Grafted Composite Decision Tree: Adaptive Online Fault Diagnosis with Automated Robot Measurements

Round 1

Reviewer 1 Report

Comments and Suggestions for Authors

Thank you for submitting your paper to Sensors journal. The paper is well written, logically organized, and demonstrates strong technical depth. The authors clearly motivate the problem of integrating robotic inspections with online monitoring systems, and they propose an innovative solution in the form of GCDTs. The methodology is detailed, the case study on a nuclear power plant cooling water system is well designed, and the results convincingly show the advantages of the proposed models over conventional decision trees.

The clarity of explanation, especially regarding the difference between MDT, LDT, and ADT models, helps readers follow the technical contributions. Figures and algorithms are used effectively, and the conclusion properly highlights both contributions and future research opportunities.

SOme questions from my side for better understanding

1. While GCDTs show improved performance on the nuclear power plant case study, how would the models scale to much larger facilities with thousands of measurable variables and complex robot navigation constraints? Have the authors considered computational or training-time limitations in such large-scale settings?

2. The framework assumes reliable access to monitored and robot-measured variables. How robust is the proposed approach if some sensors malfunction or if the robot cannot access certain measurement points due to obstacles or hardware limitations? Could the GCDT framework adaptively re-plan measurement sequences in such cases?

3. The paper mentions that GCDT ideas might be extended to ensemble methods or other ML architectures. Have the authors considered directly comparing GCDTs with popular ensemble models (e.g., Random Forests, Gradient Boosted Trees) or deep learning approaches for fault diagnosis? Such comparisons could help position GCDTs within the broader machine learning landscape.

The authors may consider modifying the paper based on the above questions, either by expanding discussion in the conclusion section or by providing supplementary results.

Or the answers to these questions can also be written in a separate sheet by the authors.

 

Author Response

Please take see the attached document of our answers to your comments. Thank you.

Author Response File: Author Response.pdf

Reviewer 2 Report

Comments and Suggestions for Authors

The paper presents an online fault diagnosis approach for industrial environments using measurement robots. The authors introduce a grafted composite decision tree (GCDT), which combines a “prior” tree based on continuously monitored variables with grafted subtrees linked to robot-measurable variables. Two variants (LDT and ADT) are compared with a conventional decision tree (MDT) using a digital twin of a nuclear power plant (iFANnpp).
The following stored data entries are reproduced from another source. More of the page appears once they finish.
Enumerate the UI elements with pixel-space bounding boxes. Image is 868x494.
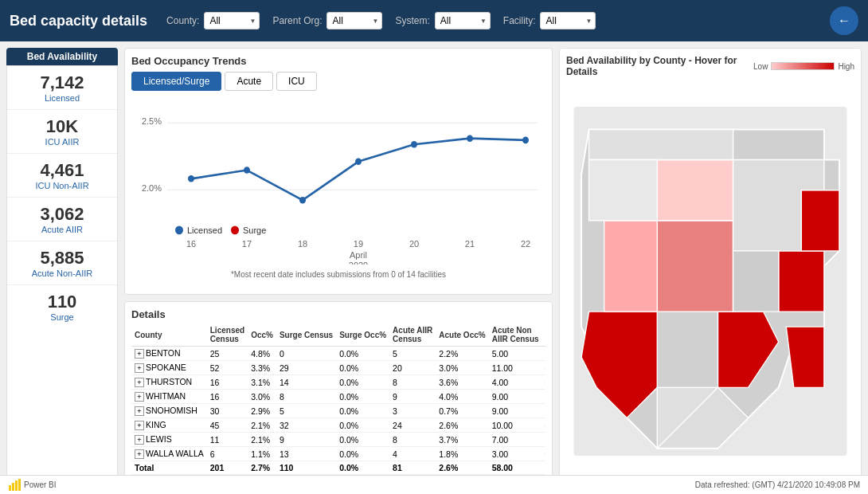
acute-non-aiir-value: 5,885	[14, 248, 111, 269]
svg-rect-28	[18, 479, 21, 491]
legend-bar	[771, 62, 835, 70]
left-panel: Bed Availability 7,142 Licensed 10K ICU …	[6, 48, 118, 488]
tab-acute[interactable]: Acute	[225, 72, 273, 91]
system-select-wrapper: All	[435, 12, 491, 29]
powerbi-icon	[8, 479, 21, 492]
system-select[interactable]: All	[435, 12, 491, 29]
system-filter-group: System: All	[395, 12, 490, 29]
parent-org-filter-group: Parent Org: All	[272, 12, 382, 29]
stat-surge: 110 Surge	[7, 285, 117, 328]
stat-acute-aiir: 3,062 Acute AIIR	[7, 198, 117, 241]
county-cell: +SPOKANE	[131, 361, 207, 375]
details-title: Details	[131, 308, 545, 320]
map-svg	[566, 82, 854, 480]
county-cell: Total	[131, 461, 207, 475]
expand-icon[interactable]: +	[135, 378, 144, 387]
powerbi-logo: Power BI	[8, 479, 57, 492]
svg-rect-25	[9, 485, 11, 491]
parent-org-select[interactable]: All	[326, 12, 382, 29]
svg-point-14	[244, 167, 250, 174]
svg-text:16: 16	[186, 239, 196, 249]
county-cell: +WHITMAN	[131, 390, 207, 404]
licensed-value: 7,142	[14, 73, 111, 93]
svg-point-20	[175, 226, 183, 235]
table-row: +SNOHOMISH302.9%50.0%30.7%9.001.1%90.6%5…	[131, 404, 545, 418]
svg-point-13	[188, 175, 194, 182]
county-cell: +THURSTON	[131, 375, 207, 390]
svg-text:22: 22	[521, 239, 530, 249]
icu-non-aiir-value: 4,461	[14, 160, 111, 181]
acute-non-aiir-label: Acute Non-AIIR	[14, 269, 111, 278]
svg-point-19	[522, 137, 529, 144]
county-cell: +WALLA WALLA	[131, 447, 207, 461]
tab-icu[interactable]: ICU	[276, 72, 317, 91]
col-aocc: Acute Occ%	[436, 323, 488, 347]
header: Bed capacity details County: All Parent …	[0, 0, 868, 41]
table-row: +THURSTON163.1%140.0%83.6%4.000.9%60.8%3…	[131, 375, 545, 390]
svg-text:Licensed: Licensed	[187, 225, 222, 235]
parent-org-select-wrapper: All	[326, 12, 382, 29]
icu-aiir-value: 10K	[14, 116, 111, 137]
svg-text:21: 21	[465, 239, 475, 249]
page-title: Bed capacity details	[10, 13, 147, 29]
table-row: +KING452.1%320.0%242.6%10.000.6%210.7%20…	[131, 418, 545, 433]
expand-icon[interactable]: +	[135, 449, 144, 459]
facility-select[interactable]: All	[540, 12, 596, 29]
expand-icon[interactable]: +	[135, 421, 144, 430]
county-cell: +KING	[131, 418, 207, 433]
col-lc: LicensedCensus	[207, 323, 248, 347]
svg-text:20: 20	[409, 239, 419, 249]
map-title: Bed Availability by County - Hover for D…	[566, 55, 753, 77]
col-anocc: Acute Non-AIIR Occ%	[542, 323, 545, 347]
svg-text:2020: 2020	[349, 261, 368, 265]
svg-point-15	[299, 197, 306, 204]
stat-icu-non-aiir: 4,461 ICU Non-AIIR	[7, 154, 117, 198]
svg-text:Surge: Surge	[243, 225, 266, 235]
county-cell: +SNOHOMISH	[131, 404, 207, 418]
expand-icon[interactable]: +	[135, 363, 144, 373]
svg-point-16	[355, 158, 362, 165]
details-table: County LicensedCensus Occ% Surge Census …	[131, 323, 545, 475]
col-county: County	[131, 323, 207, 347]
svg-text:2.0%: 2.0%	[142, 183, 162, 193]
tab-licensed-surge[interactable]: Licensed/Surge	[131, 72, 221, 91]
chart-title: Bed Occupancy Trends	[131, 55, 545, 67]
licensed-label: Licensed	[14, 93, 111, 103]
expand-icon[interactable]: +	[135, 349, 144, 359]
table-row: +WHITMAN163.0%80.0%94.0%9.002.1%91.2%700…	[131, 390, 545, 404]
stats-container: 7,142 Licensed 10K ICU AIIR 4,461 ICU No…	[6, 65, 118, 488]
expand-icon[interactable]: +	[135, 406, 144, 416]
main-content: Bed Availability 7,142 Licensed 10K ICU …	[0, 41, 868, 494]
table-row: +WALLA WALLA61.1%130.0%41.8%3.000.7%71.0…	[131, 447, 545, 461]
right-panel: Bed Availability by County - Hover for D…	[559, 48, 862, 488]
refresh-label: Data refreshed: (GMT) 4/21/2020 10:49:08…	[695, 480, 860, 489]
stat-acute-non-aiir: 5,885 Acute Non-AIIR	[7, 241, 117, 285]
chart-tabs: Licensed/Surge Acute ICU	[131, 72, 545, 91]
availability-header: Bed Availability	[6, 48, 118, 65]
svg-text:2.5%: 2.5%	[142, 116, 162, 126]
legend-high-label: High	[838, 62, 854, 71]
expand-icon[interactable]: +	[135, 392, 144, 402]
facility-label: Facility:	[503, 15, 536, 26]
col-anc: Acute NonAIIR Census	[489, 323, 542, 347]
svg-rect-26	[12, 483, 14, 491]
legend-low-label: Low	[753, 62, 768, 71]
col-socc: Surge Occ%	[336, 323, 389, 347]
icu-non-aiir-label: ICU Non-AIIR	[14, 181, 111, 190]
col-sc: Surge Census	[276, 323, 336, 347]
svg-text:April: April	[350, 250, 367, 260]
stat-icu-aiir: 10K ICU AIIR	[7, 110, 117, 154]
county-cell: +LEWIS	[131, 433, 207, 447]
chart-note: *Most recent date includes submissions f…	[131, 270, 545, 279]
col-aac: Acute AIIRCensus	[389, 323, 436, 347]
table-row: +SPOKANE523.3%290.0%203.0%11.000.9%281.3…	[131, 361, 545, 375]
footer: Power BI Data refreshed: (GMT) 4/21/2020…	[0, 475, 868, 494]
back-button[interactable]: ←	[830, 6, 858, 35]
expand-icon[interactable]: +	[135, 435, 144, 445]
county-select[interactable]: All	[204, 12, 260, 29]
surge-label: Surge	[14, 312, 111, 322]
county-filter-group: County: All	[166, 12, 260, 29]
table-row: +LEWIS112.1%90.0%83.7%7.001.7%131.8%400.…	[131, 433, 545, 447]
table-row: +BENTON254.8%00.0%52.2%5.001.2%152.1%100…	[131, 347, 545, 361]
table-row: Total2012.7%1100.0%812.6%58.001.0%1081.1…	[131, 461, 545, 475]
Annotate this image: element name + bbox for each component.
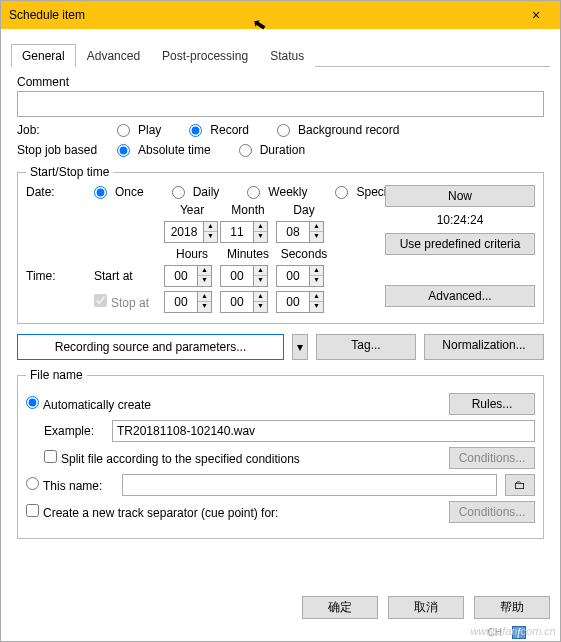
hdr-year: Year bbox=[164, 203, 220, 217]
stop-minutes-stepper[interactable]: ▲▼ bbox=[220, 291, 268, 313]
stop-hours-stepper[interactable]: ▲▼ bbox=[164, 291, 212, 313]
ok-button[interactable]: 确定 bbox=[302, 596, 378, 619]
time-label: Time: bbox=[26, 269, 94, 283]
rules-button[interactable]: Rules... bbox=[449, 393, 535, 415]
ime-indicator: CH bbox=[488, 627, 502, 638]
freq-daily-radio[interactable]: Daily bbox=[172, 185, 220, 199]
stop-duration-radio[interactable]: Duration bbox=[239, 143, 305, 157]
start-seconds-stepper[interactable]: ▲▼ bbox=[276, 265, 324, 287]
hdr-month: Month bbox=[220, 203, 276, 217]
date-label: Date: bbox=[26, 185, 94, 199]
stop-seconds-stepper[interactable]: ▲▼ bbox=[276, 291, 324, 313]
hdr-hours: Hours bbox=[164, 247, 220, 261]
help-button[interactable]: 帮助 bbox=[474, 596, 550, 619]
tab-general[interactable]: General bbox=[11, 44, 76, 67]
close-icon[interactable]: × bbox=[516, 1, 556, 29]
freq-once-radio[interactable]: Once bbox=[94, 185, 144, 199]
stop-at-checkbox[interactable]: Stop at bbox=[94, 294, 164, 310]
freq-weekly-radio[interactable]: Weekly bbox=[247, 185, 307, 199]
predefined-criteria-button[interactable]: Use predefined criteria bbox=[385, 233, 535, 255]
title-bar: Schedule item × bbox=[1, 1, 560, 29]
year-stepper[interactable]: ▲▼ bbox=[164, 221, 218, 243]
normalization-button[interactable]: Normalization... bbox=[424, 334, 544, 360]
recording-source-dropdown[interactable]: ▾ bbox=[292, 334, 308, 360]
dialog-footer: 确定 取消 帮助 bbox=[302, 596, 550, 619]
stop-absolute-radio[interactable]: Absolute time bbox=[117, 143, 211, 157]
job-label: Job: bbox=[17, 123, 117, 137]
this-name-radio[interactable]: This name: bbox=[26, 477, 114, 493]
hdr-seconds: Seconds bbox=[276, 247, 332, 261]
job-bgrecord-radio[interactable]: Background record bbox=[277, 123, 399, 137]
start-stop-legend: Start/Stop time bbox=[26, 165, 113, 179]
tab-advanced[interactable]: Advanced bbox=[76, 44, 151, 67]
stop-label: Stop job based bbox=[17, 143, 117, 157]
auto-create-radio[interactable]: Automatically create bbox=[26, 396, 441, 412]
file-name-legend: File name bbox=[26, 368, 87, 382]
job-play-radio[interactable]: Play bbox=[117, 123, 161, 137]
cue-conditions-button[interactable]: Conditions... bbox=[449, 501, 535, 523]
tag-button[interactable]: Tag... bbox=[316, 334, 416, 360]
example-input[interactable] bbox=[112, 420, 535, 442]
chevron-down-icon: ▾ bbox=[297, 340, 303, 354]
clock-display: 10:24:24 bbox=[437, 213, 484, 227]
cancel-button[interactable]: 取消 bbox=[388, 596, 464, 619]
now-button[interactable]: Now bbox=[385, 185, 535, 207]
tab-strip: General Advanced Post-processing Status bbox=[11, 43, 550, 67]
tab-post-processing[interactable]: Post-processing bbox=[151, 44, 259, 67]
month-stepper[interactable]: ▲▼ bbox=[220, 221, 268, 243]
comment-input[interactable] bbox=[17, 91, 544, 117]
split-file-checkbox[interactable]: Split file according to the specified co… bbox=[44, 450, 441, 466]
example-label: Example: bbox=[44, 424, 104, 438]
job-record-radio[interactable]: Record bbox=[189, 123, 249, 137]
cue-point-checkbox[interactable]: Create a new track separator (cue point)… bbox=[26, 504, 441, 520]
this-name-input[interactable] bbox=[122, 474, 497, 496]
hdr-minutes: Minutes bbox=[220, 247, 276, 261]
start-at-label: Start at bbox=[94, 269, 164, 283]
start-stop-fieldset: Start/Stop time Date: Once Daily Weekly … bbox=[17, 165, 544, 324]
hdr-day: Day bbox=[276, 203, 332, 217]
day-stepper[interactable]: ▲▼ bbox=[276, 221, 324, 243]
file-name-fieldset: File name Automatically create Rules... … bbox=[17, 368, 544, 539]
spin-up-icon[interactable]: ▲ bbox=[204, 222, 217, 232]
ime-pill: ƒ bbox=[512, 626, 526, 639]
browse-button[interactable]: 🗀 bbox=[505, 474, 535, 496]
recording-source-button[interactable]: Recording source and parameters... bbox=[17, 334, 284, 360]
advanced-button[interactable]: Advanced... bbox=[385, 285, 535, 307]
tab-status[interactable]: Status bbox=[259, 44, 315, 67]
window-title: Schedule item bbox=[9, 8, 85, 22]
start-minutes-stepper[interactable]: ▲▼ bbox=[220, 265, 268, 287]
folder-icon: 🗀 bbox=[514, 478, 526, 492]
start-hours-stepper[interactable]: ▲▼ bbox=[164, 265, 212, 287]
spin-down-icon[interactable]: ▼ bbox=[204, 232, 217, 242]
comment-label: Comment bbox=[17, 75, 544, 89]
split-conditions-button[interactable]: Conditions... bbox=[449, 447, 535, 469]
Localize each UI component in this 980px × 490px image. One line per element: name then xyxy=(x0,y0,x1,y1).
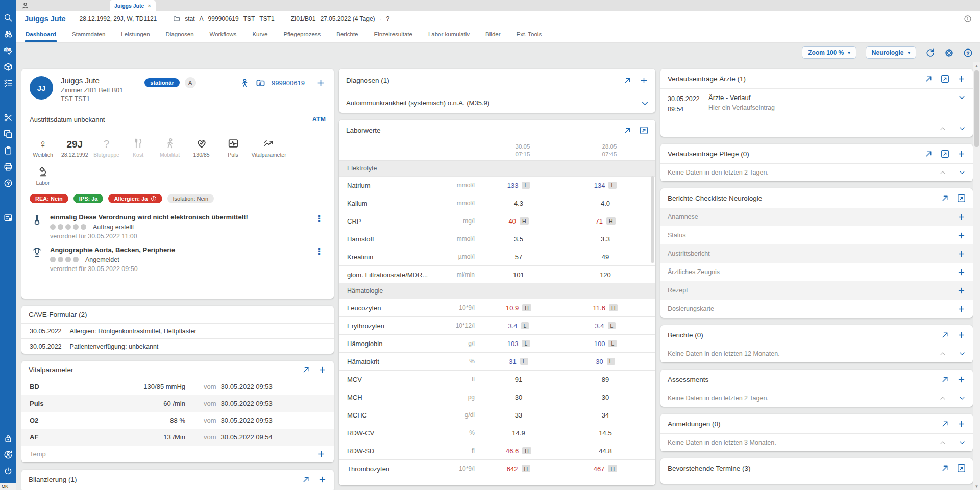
attribute-pulse[interactable]: Puls xyxy=(220,136,247,158)
status-badge[interactable]: stationär xyxy=(144,78,179,87)
user-icon[interactable] xyxy=(21,2,29,9)
patient-tab[interactable]: Juiggs Jute × xyxy=(110,0,156,11)
page-down-icon[interactable] xyxy=(959,350,966,357)
attribute-walking[interactable]: Mobilität xyxy=(157,136,183,158)
nav-tab-pflegeprozess[interactable]: Pflegeprozess xyxy=(282,27,322,42)
gear-icon[interactable] xyxy=(944,48,954,58)
page-up-icon[interactable] xyxy=(939,169,946,176)
open-icon[interactable] xyxy=(941,420,949,428)
add-icon[interactable] xyxy=(957,375,966,384)
open-icon[interactable] xyxy=(941,464,949,473)
open-in-window-icon[interactable] xyxy=(941,150,949,158)
attribute-vitals[interactable]: Vitalparameter xyxy=(252,136,286,158)
page-down-icon[interactable] xyxy=(959,169,966,176)
page-up-icon[interactable] xyxy=(939,125,946,132)
order-item[interactable]: einmalig Diese Verordnung wird nicht ele… xyxy=(30,210,329,243)
attribute-question[interactable]: ? Blutgruppe xyxy=(93,136,120,158)
note-entry[interactable]: 30.05.2022 09:54 Ärzte - Verlauf Hier ei… xyxy=(660,88,973,120)
user-refresh-icon[interactable] xyxy=(4,450,13,459)
atm-link[interactable]: ATM xyxy=(312,116,326,123)
add-icon[interactable] xyxy=(957,213,966,222)
open-icon[interactable] xyxy=(623,76,632,85)
alert-badge[interactable]: IPS: Ja xyxy=(74,194,104,203)
add-icon[interactable] xyxy=(318,475,327,484)
attribute-age[interactable]: 29J 28.12.1992 xyxy=(61,136,88,158)
zoom-select[interactable]: Zoom 100 % ▾ xyxy=(802,46,856,59)
case-number-link[interactable]: 999900619 xyxy=(272,79,305,87)
help-icon[interactable]: ? xyxy=(963,48,973,58)
diagnosis-row[interactable]: Autoimmunkrankheit (systemisch) o.n.A. (… xyxy=(339,92,655,113)
lab-scrollbar[interactable] xyxy=(651,176,654,263)
open-icon[interactable] xyxy=(302,365,310,374)
context-select[interactable]: Neurologie ▾ xyxy=(866,46,916,59)
open-icon[interactable] xyxy=(623,126,632,135)
attribute-microscope[interactable]: Labor xyxy=(30,164,56,186)
add-icon[interactable] xyxy=(957,231,966,240)
nav-tab-berichte[interactable]: Berichte xyxy=(335,27,359,42)
page-scrollbar[interactable]: ▲ ▼ xyxy=(973,62,980,490)
open-icon[interactable] xyxy=(941,375,949,384)
add-icon[interactable] xyxy=(957,305,966,313)
add-icon[interactable] xyxy=(640,76,648,85)
alert-badge[interactable]: Allergien: Ja xyxy=(108,194,162,203)
nav-tab-stammdaten[interactable]: Stammdaten xyxy=(71,27,106,42)
add-icon[interactable] xyxy=(957,331,966,339)
add-icon[interactable] xyxy=(957,75,966,83)
printer-icon[interactable] xyxy=(4,162,13,172)
open-icon[interactable] xyxy=(941,194,949,203)
clipboard-icon[interactable] xyxy=(4,146,13,155)
nav-tab-leistungen[interactable]: Leistungen xyxy=(120,27,151,42)
alert-badge[interactable]: REA: Nein xyxy=(30,194,68,203)
add-icon[interactable] xyxy=(957,268,966,277)
scroll-down-icon[interactable]: ▼ xyxy=(973,483,980,490)
page-down-icon[interactable] xyxy=(959,439,966,446)
case-folder-number-icon[interactable]: # xyxy=(256,78,265,88)
spellcheck-icon[interactable]: abc xyxy=(4,46,13,55)
nav-tab-einzelresultate[interactable]: Einzelresultate xyxy=(373,27,413,42)
nav-tab-bilder[interactable]: Bilder xyxy=(484,27,501,42)
nav-tab-dashboard[interactable]: Dashboard xyxy=(24,27,57,42)
add-icon[interactable] xyxy=(957,150,966,158)
add-icon[interactable] xyxy=(957,250,966,258)
alert-badge[interactable]: Isolation: Nein xyxy=(167,194,214,203)
page-down-icon[interactable] xyxy=(959,395,966,402)
refresh-icon[interactable] xyxy=(925,48,935,58)
scroll-up-icon[interactable]: ▲ xyxy=(973,62,980,69)
scroll-thumb[interactable] xyxy=(974,70,979,147)
person-icon[interactable] xyxy=(240,78,250,88)
attribute-female[interactable]: ♀ Weiblich xyxy=(30,136,56,158)
add-icon[interactable] xyxy=(316,78,326,88)
open-icon[interactable] xyxy=(924,75,933,83)
power-icon[interactable] xyxy=(4,467,13,476)
lock-icon[interactable] xyxy=(4,434,13,443)
binoculars-icon[interactable] xyxy=(4,30,13,39)
tab-close-icon[interactable]: × xyxy=(148,3,151,9)
cave-entry[interactable]: 30.05.2022 Patientenverfügung: unbekannt xyxy=(21,338,334,354)
chevron-down-icon[interactable] xyxy=(958,94,966,114)
order-item[interactable]: Angiographie Aorta, Becken, Peripherie A… xyxy=(30,243,329,276)
open-in-window-icon[interactable] xyxy=(957,194,966,203)
open-in-window-icon[interactable] xyxy=(941,75,949,83)
search-icon[interactable] xyxy=(4,13,13,22)
checklist-icon[interactable] xyxy=(4,79,13,88)
help-icon[interactable]: ? xyxy=(4,179,13,188)
add-icon[interactable] xyxy=(318,365,327,374)
add-icon[interactable] xyxy=(957,286,966,295)
open-icon[interactable] xyxy=(924,150,933,158)
add-icon[interactable] xyxy=(317,450,326,458)
info-icon[interactable] xyxy=(964,15,972,23)
attribute-heart-check[interactable]: 130/85 xyxy=(188,136,215,158)
page-up-icon[interactable] xyxy=(939,395,946,402)
copy-icon[interactable] xyxy=(4,130,13,139)
scissors-icon[interactable] xyxy=(4,113,13,122)
package-icon[interactable] xyxy=(4,62,13,71)
open-in-window-icon[interactable] xyxy=(957,464,966,473)
open-icon[interactable] xyxy=(302,475,310,484)
open-in-window-icon[interactable] xyxy=(640,126,648,135)
page-down-icon[interactable] xyxy=(959,125,966,132)
cave-entry[interactable]: 30.05.2022 Allergien: Röntgenkontrastmit… xyxy=(21,323,334,338)
chevron-down-icon[interactable] xyxy=(641,99,648,107)
form-x-icon[interactable] xyxy=(4,213,13,223)
nav-tab-kurve[interactable]: Kurve xyxy=(251,27,268,42)
nav-tab-labor-kumulativ[interactable]: Labor kumulativ xyxy=(427,27,471,42)
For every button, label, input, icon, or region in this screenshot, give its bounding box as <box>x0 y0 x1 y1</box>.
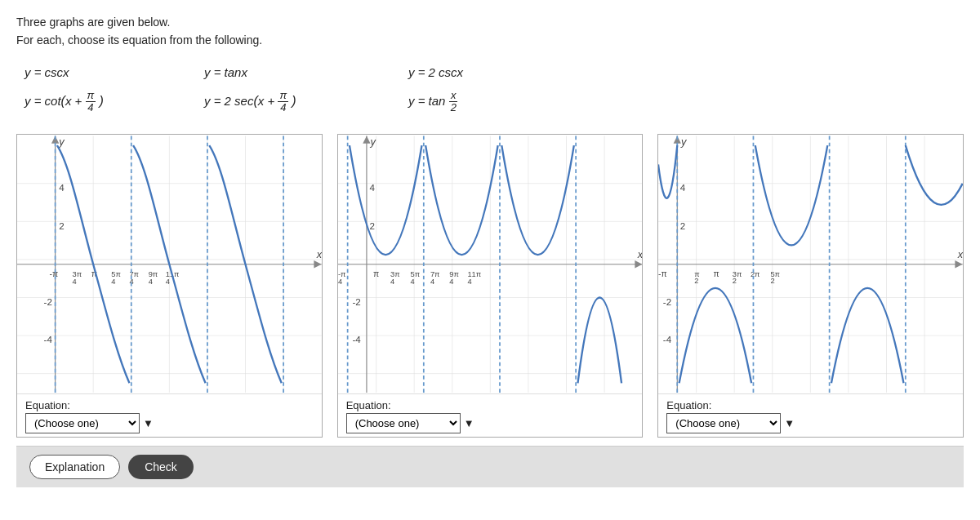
svg-text:4: 4 <box>390 278 394 286</box>
svg-text:x: x <box>316 247 322 260</box>
svg-text:-π: -π <box>658 269 667 278</box>
svg-text:-4: -4 <box>663 334 672 344</box>
svg-text:-4: -4 <box>44 334 53 344</box>
instructions: Three graphs are given below. For each, … <box>16 13 964 50</box>
svg-text:2: 2 <box>733 277 737 285</box>
svg-text:4: 4 <box>149 278 153 286</box>
svg-text:2: 2 <box>695 277 699 285</box>
instruction-line2: For each, choose its equation from the f… <box>16 31 964 49</box>
svg-text:-2: -2 <box>44 296 52 306</box>
svg-text:4: 4 <box>467 278 471 286</box>
svg-text:2: 2 <box>680 220 685 230</box>
eq-cot: y = cot(x + π4 ) <box>24 90 204 114</box>
select-wrapper-3: (Choose one) y = csc x y = tan x y = 2 c… <box>666 413 955 433</box>
eq-tanx2: y = tan x2 <box>408 90 588 114</box>
svg-text:x: x <box>637 247 643 260</box>
graph-panel-1: x y 4 2 -2 -4 -π 3π 4 π 5π 4 7π 4 9π <box>16 134 323 438</box>
svg-text:2: 2 <box>59 220 64 230</box>
svg-text:4: 4 <box>449 278 453 286</box>
bottom-bar: Explanation Check <box>16 446 964 487</box>
svg-text:2: 2 <box>369 220 374 230</box>
svg-text:2: 2 <box>771 277 775 285</box>
explanation-button[interactable]: Explanation <box>29 455 120 479</box>
graph-area-1: x y 4 2 -2 -4 -π 3π 4 π 5π 4 7π 4 9π <box>17 135 322 393</box>
eq-2cscx: y = 2 cscx <box>408 61 588 83</box>
equation-label-1: Equation: <box>25 399 314 411</box>
eq-cscx: y = cscx <box>24 61 204 83</box>
svg-text:4: 4 <box>166 278 170 286</box>
svg-text:4: 4 <box>111 278 115 286</box>
equation-row-3: Equation: (Choose one) y = csc x y = tan… <box>658 393 963 437</box>
svg-text:2π: 2π <box>751 269 760 278</box>
svg-text:4: 4 <box>680 182 686 193</box>
eq-2sec: y = 2 sec(x + π4 ) <box>204 90 408 114</box>
graphs-row: x y 4 2 -2 -4 -π 3π 4 π 5π 4 7π 4 9π <box>16 134 964 438</box>
svg-text:4: 4 <box>59 182 65 193</box>
graph-panel-2: x y 4 2 -2 -4 -π 4 π 3π 4 5π 4 7π 4 <box>337 134 644 438</box>
svg-text:-4: -4 <box>352 334 361 344</box>
equation-select-3[interactable]: (Choose one) y = csc x y = tan x y = 2 c… <box>666 413 781 433</box>
svg-text:4: 4 <box>338 278 342 286</box>
equation-row-2: Equation: (Choose one) y = csc x y = tan… <box>338 393 643 437</box>
equation-select-2[interactable]: (Choose one) y = csc x y = tan x y = 2 c… <box>346 413 461 433</box>
page-container: Three graphs are given below. For each, … <box>0 0 980 520</box>
check-button[interactable]: Check <box>128 455 194 479</box>
dropdown-arrow-1: ▼ <box>143 417 154 429</box>
svg-text:4: 4 <box>410 278 414 286</box>
dropdown-arrow-2: ▼ <box>464 417 474 429</box>
equation-select-1[interactable]: (Choose one) y = csc x y = tan x y = 2 c… <box>25 413 140 433</box>
graph-panel-3: x y 4 2 -2 -4 -π π 2 π 3π 2 2π 5π 2 <box>657 134 964 438</box>
svg-text:4: 4 <box>369 182 375 193</box>
equation-label-2: Equation: <box>346 399 635 411</box>
svg-text:-2: -2 <box>663 296 671 306</box>
eq-tanx: y = tanx <box>204 61 408 83</box>
svg-text:π: π <box>373 269 379 278</box>
svg-text:-2: -2 <box>352 296 360 306</box>
dropdown-arrow-3: ▼ <box>784 417 795 429</box>
graph-area-2: x y 4 2 -2 -4 -π 4 π 3π 4 5π 4 7π 4 <box>338 135 643 393</box>
select-wrapper-1: (Choose one) y = csc x y = tan x y = 2 c… <box>25 413 314 433</box>
svg-text:4: 4 <box>73 278 77 286</box>
equation-row-1: Equation: (Choose one) y = csc x y = tan… <box>17 393 322 437</box>
instruction-line1: Three graphs are given below. <box>16 13 964 31</box>
svg-text:-π: -π <box>50 269 59 278</box>
equations-grid: y = cscx y = tanx y = 2 cscx y = cot(x +… <box>24 61 964 114</box>
svg-text:π: π <box>714 269 719 278</box>
svg-text:4: 4 <box>430 278 434 286</box>
equation-label-3: Equation: <box>666 399 955 411</box>
svg-text:x: x <box>957 247 963 260</box>
select-wrapper-2: (Choose one) y = csc x y = tan x y = 2 c… <box>346 413 635 433</box>
graph-area-3: x y 4 2 -2 -4 -π π 2 π 3π 2 2π 5π 2 <box>658 135 963 393</box>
Overall, the article is well written, but several points should be clarified or strengthened:

1. The “Related Studies” section cites many references on feature selection and POMDPs, but it could compare GCDT more thoroughly with other partially observable inference approaches, such as ensemble methods (random forests, gradient boosting) combined with active selection strategies. It would also be helpful to explain why GCDT is preferable to recent reinforcement learning approaches with adaptive planning, despite the known challenges (e.g., sample inefficiency).
2. The ADT algorithm is well explained, but it's still hard for someone who isn't an expert to understand. To improve clarity, it would be helpful to include a simple, easy-to-follow diagram or a concrete example that illustrates how the layers are progressively built. The paper should also provide more detail on how the depth regulation was determined—specifically, how the overfitting thresholds were selected and how these choices influenced the outcomes.
3. The authors should explain how the added Gaussian noise affected the results: why were the specific values of 0.02 and 0.05 selected? A brief sensitivity analysis could highlight GCDT’s robustness to different noise levels. It would also strengthen the evaluation to include additional performance metrics, such as the F1-score or ROC AUC, alongside accuracy and impurity. Finally, the discussion of computational complexity could be clearer—reporting, for instance, the average number of subtrees created and the time required to update each one would make the resource demands more transparent.
4. The conclusion briefly addresses prospective extensions to ensemble or non-tree models; this might be elaborated to clarify the next stages. Also, examine the limits of assuming data stationarity during robot movements: in a real-world environment, dynamic changes may occur. Develop a paragraph on the generalizability of GCDT to other industries (e.g., aerospace, renewable energy) and the challenges of multi-robot environments.
5. In the introduction, add recent figures or examples illustrating the growing use of robots for industrial diagnostics to strengthen the motivation.
6. In the Results section, define the meaning of the colors and gray bars in the legend and explain why six features were picked.
7. In Section 3.1, define whether the robot’s speed (16.67 × 10⁻³ sec⁻¹) reflects a physically accurate number or simply a normalized unit.

Comments on the Quality of English Language

Address the minor typographical errors and word breaks present in the manuscript.

Author Response

Please take see the attached document of our answers to your comments. Thank you.

Author Response File: Author Response.pdf

Round 2

Reviewer 2 Report

Comments and Suggestions for Authors

After careful consideration of the authors' responses and the revised version of the manuscript, I consider that all of my comments have been addressed satisfactorily. I therefore recommend acceptance of the manuscript for publication in its revised form.